* [Stored data]
.....

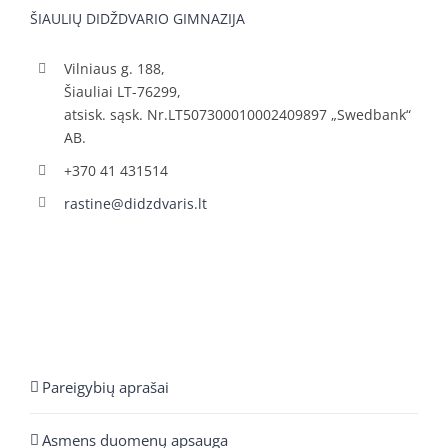
ŠIAULIŲ DIDŽDVARIO GIMNAZIJA
Vilniaus g. 188,
Šiauliai LT-76299,
atsisk. sąsk. Nr.LT507300010002409897 „Swedbank“
AB.
+370 41 431514
rastine@didzdvaris.lt
Pareigybių aprašai
Asmens duomenų apsauga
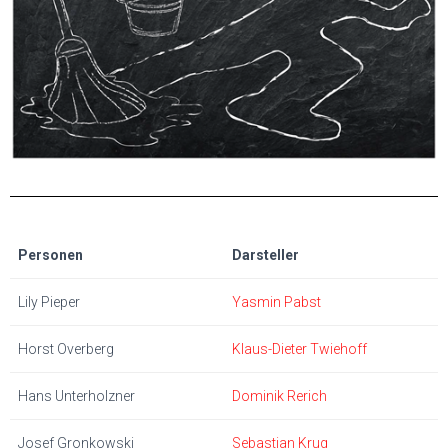
Personen
Darsteller
Lily Pieper
Yasmin Pabst
Horst Overberg
Klaus-Dieter Twiehoff
Hans Unterholzner
Dominik Rerich
Josef Gronkowski
Sebastian Krug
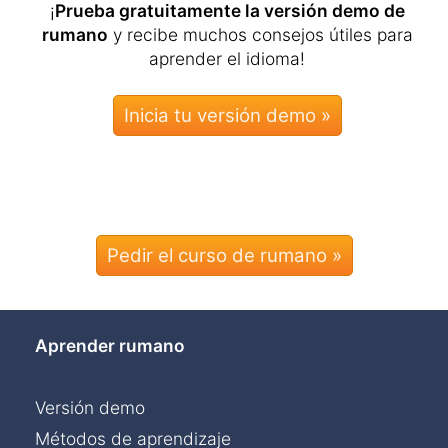
¡
Prueba gratuitamente la versión demo de
rumano
y recibe muchos consejos útiles para
aprender el idioma!
Pedir el curso de rumano »
Aprender rumano
Versión demo
Métodos de aprendizaje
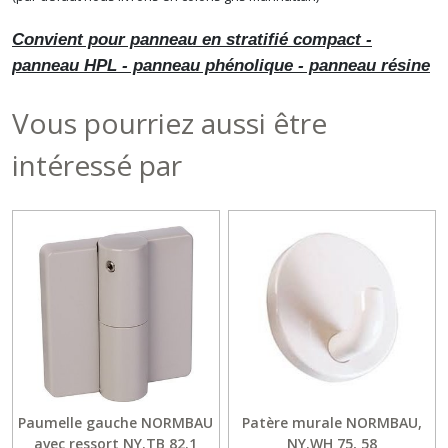
Convient pour panneau en stratifié compact -
panneau HPL - panneau phénolique - panneau résine
Vous pourriez aussi être
intéressé par
Paumelle gauche NORMBAU
Patère murale NORMBAU,
avec ressort NY.TB 82.1
NY.WH 75, 58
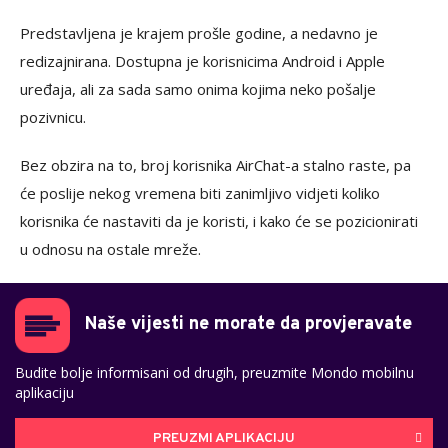
Predstavljena je krajem prošle godine, a nedavno je
redizajnirana. Dostupna je korisnicima Android i Apple
uređaja, ali za sada samo onima kojima neko pošalje
pozivnicu.
Bez obzira na to, broj korisnika AirChat-a stalno raste, pa
će poslije nekog vremena biti zanimljivo vidjeti koliko
korisnika će nastaviti da je koristi, i kako će se pozicionirati
u odnosu na ostale mreže.
Naše vijesti ne morate da provjeravate
Budite bolje informisani od drugih, preuzmite Mondo mobilnu
aplikaciju
PREUZMI APLIKACIJU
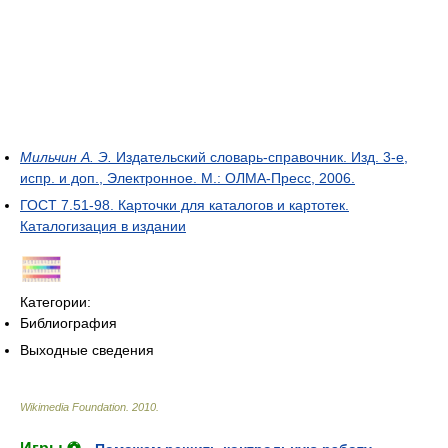
Мильчин А. Э.
Издательский словарь-справочник. Изд. 3-е,
испр. и доп., Электронное. М.: ОЛМА-Пресс, 2006.
ГОСТ 7.51-98. Карточки для каталогов и картотек.
Каталогизация в издании
Категории:
Библиография
Выходные сведения
Wikimedia Foundation
.
2010
.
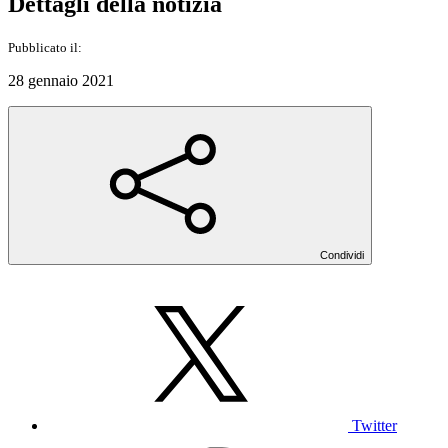
Dettagli della notizia
Pubblicato il:
28 gennaio 2021
Condividi
Twitter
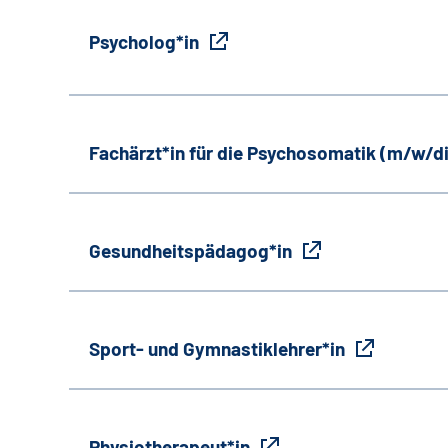
Psycholog*in
Fachärzt*in für die Psychosomatik (m/w/d
Gesundheitspädagog*in
Sport- und Gymnastiklehrer*in
Physiotherapeut*in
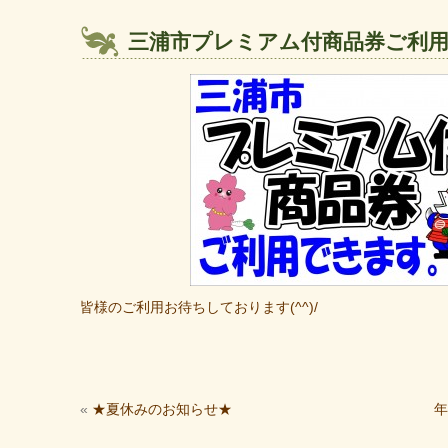
三浦市プレミアム付商品券ご利用
皆様のご利用お待ちしております(^^)/
«
★夏休みのお知らせ★
年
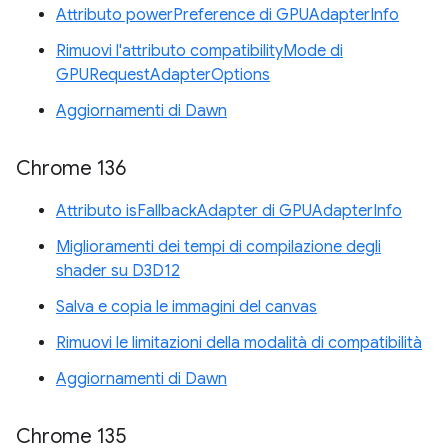
Attributo powerPreference di GPUAdapterInfo
Rimuovi l'attributo compatibilityMode di
GPURequestAdapterOptions
Aggiornamenti di Dawn
Chrome 136
Attributo isFallbackAdapter di GPUAdapterInfo
Miglioramenti dei tempi di compilazione degli
shader su D3D12
Salva e copia le immagini del canvas
Rimuovi le limitazioni della modalità di compatibilità
Aggiornamenti di Dawn
Chrome 135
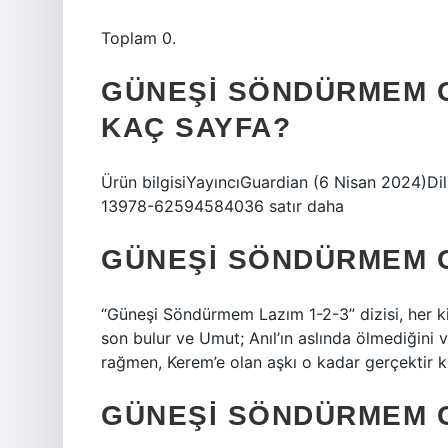
Toplam 0.
GÜNEŞI SÖNDÜRMEM G
KAÇ SAYFA?
Ürün bilgisiYayıncıGuardian (6 Nisan 2024)
13978-62594584036 satır daha
GÜNEŞI SÖNDÜRMEM 
“Güneşi Söndürmem Lazım 1-2-3” dizisi, her ki
son bulur ve Umut; Anıl’ın aslında ölmediğini 
rağmen, Kerem’e olan aşkı o kadar gerçektir k
GÜNEŞI SÖNDÜRMEM 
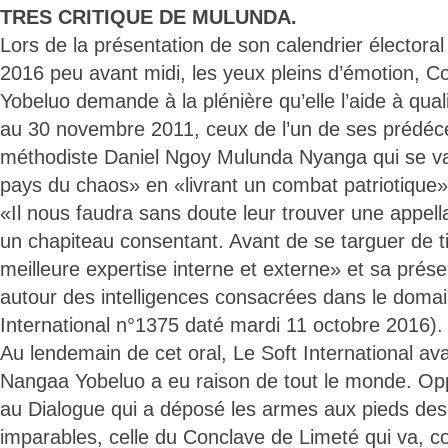
TRES CRITIQUE DE MULUNDA.
Lors de la présentation de son calendrier électora
2016 peu avant midi, les yeux pleins d’émotion, C
Yobeluo demande à la plénière qu’elle l’aide à quali
au 30 novembre 2011, ceux de l’un de ses prédéce
méthodiste Daniel Ngoy Mulunda Nyanga qui se va
pays du chaos» en «livrant un combat patriotique»
«Il nous faudra sans doute leur trouver une appella
un chapiteau consentant. Avant de se targuer de tir
meilleure expertise interne et externe» et sa prése
autour des intelligences consacrées dans le domai
International n°1375 daté mardi 11 octobre 2016).
Au lendemain de cet oral, Le Soft International avai
Nangaa Yobeluo a eu raison de tout le monde. Opp
au Dialogue qui a déposé les armes aux pieds des 
imparables, celle du Conclave de Limeté qui va, c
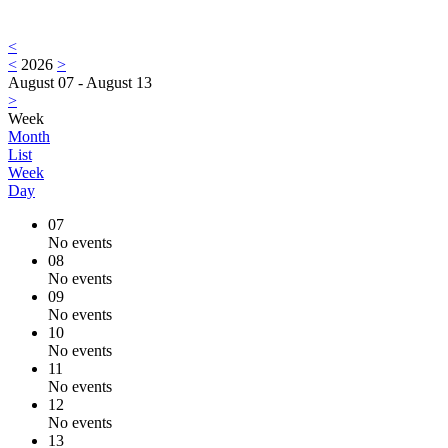
<
<
2026
>
August 07 - August 13
>
Week
Month
List
Week
Day
07
No events
08
No events
09
No events
10
No events
11
No events
12
No events
13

.....

* [ASSIGNMENT]
The lines from the start of the records above through the line that holds "三浦市プレミアム付商品券ご利用" are to be copied exactly, both ends included, and no pictures are to be copied.

* [YOUR RESPONSE]
ŠIAULIŲ DIDŽDVARIO GIMNAZIJA
Vilniaus g. 188,
Šiauliai LT-76299,
atsisk. sąsk. Nr.LT507300010002409897 „Swedbank“
AB.
+370 41 431514
rastine@didzdvaris.lt
Pareigybių aprašai
Asmens duomenų apsauga
Personen
Darsteller
Lily Pieper
Yasmin Pabst
Horst Overberg
Klaus-Dieter Twiehoff
Hans Unterholzner
Dominik Rerich
Josef Gronkowski
Sebastian Krug
¡
Prueba gratuitamente la versión demo de
rumano
y recibe muchos consejos útiles para
aprender el idioma!
Pedir el curso de rumano »
Aprender rumano
Versión demo
Métodos de aprendizaje
Convient pour panneau en stratifié compact -
panneau HPL - panneau phénolique - panneau résine
Vous pourriez aussi être
intéressé par
Paumelle gauche NORMBAU
Patère murale NORMBAU,
avec ressort NY.TB 82.1
NY.WH 75, 58
Predstavljena je krajem prošle godine, a nedavno je
redizajnirana. Dostupna je korisnicima Android i Apple
uređaja, ali za sada samo onima kojima neko pošalje
pozivnicu.
Bez obzira na to, broj korisnika AirChat-a stalno raste, pa
će poslije nekog vremena biti zanimljivo vidjeti koliko
korisnika će nastaviti da je koristi, i kako će se pozicionirati
u odnosu na ostale mreže.
Naše vijesti ne morate da provjeravate
Budite bolje informisani od drugih, preuzmite Mondo mobilnu
aplikaciju
PREUZMI APLIKACIJU
Мильчин А. Э.
Издательский словарь-справочник. Изд. 3-е,
испр. и доп., Электронное. М.: ОЛМА-Пресс, 2006.
ГОСТ 7.51-98. Карточки для каталогов и картотек.
Каталогизация в издании
Категории:
Библиография
Выходные сведения
Wikimedia Foundation
.
2010
.
Dettagli della notizia
Pubblicato il:
28 gennaio 2021
Condividi
Twitter
Psycholog*in
Fachärzt*in für die Psychosomatik (m/w/d
Gesundheitspädagog*in
Sport- und Gymnastiklehrer*in
Physiotherapeut*in
三浦市プレミアム付商品券ご利用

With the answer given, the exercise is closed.